> **Task to carry out**:
Could you write out the records below exactly as they appear, leaving out any pictures?

[Source records]
══════
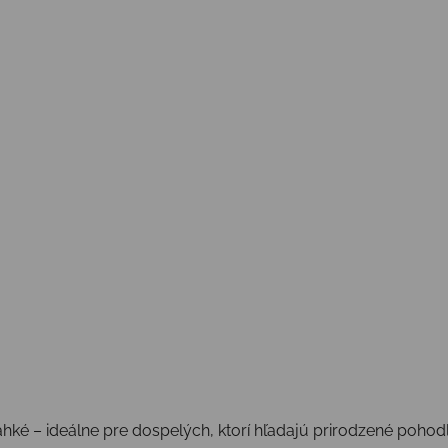
ké – ideálne pre dospelých, ktorí hľadajú prirodzené pohod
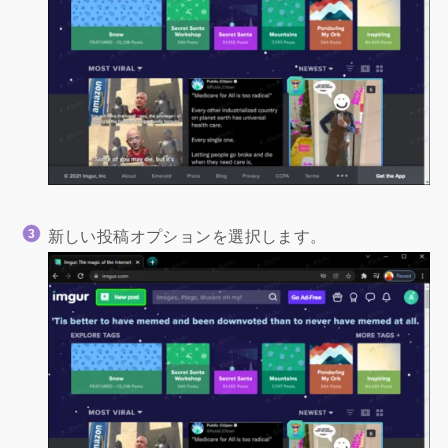
新しい投稿オプションを選択します。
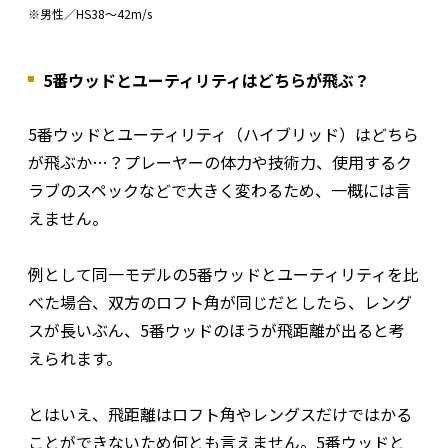
※男性／HS38〜42m/s
5番ウッドとユーティリティはどちらが飛ぶ？
5番ウッドとユーティリティ（ハイブリッド）はどちら
が飛ぶか…？プレーヤーの体力や技術力、使用するク
ラブのスペックなどで大きく変わるため、一概には言
えません。
例として同一モデルの5番ウッドとユーティリティを比
べた場合、双方のロフト角が同じだとしたら、レング
スが長いぶん、5番ウッドのほうが飛距離が出ると考
えられます。
とはいえ、飛距離はロフト角やレングスだけではかる
ことができないため何とも言えません。5番ウッドと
══════
> **Answer space**:
ké – ideálne pre dospelých, ktorí hľadajú prirodzené pohod
新しい投稿オプションを選択します。
※男性／HS38〜42m/s
5番ウッドとユーティリティはどちらが飛ぶ？
5番ウッドとユーティリティ（ハイブリッド）はどちら
が飛ぶか…？プレーヤーの体力や技術力、使用するク
ラブのスペックなどで大きく変わるため、一概には言
えません。
例として同一モデルの5番ウッドとユーティリティを比
べた場合、双方のロフト角が同じだとしたら、レング
スが長いぶん、5番ウッドのほうが飛距離が出ると考
えられます。
とはいえ、飛距離はロフト角やレングスだけではかる
ことができないため何とも言えません。5番ウッドと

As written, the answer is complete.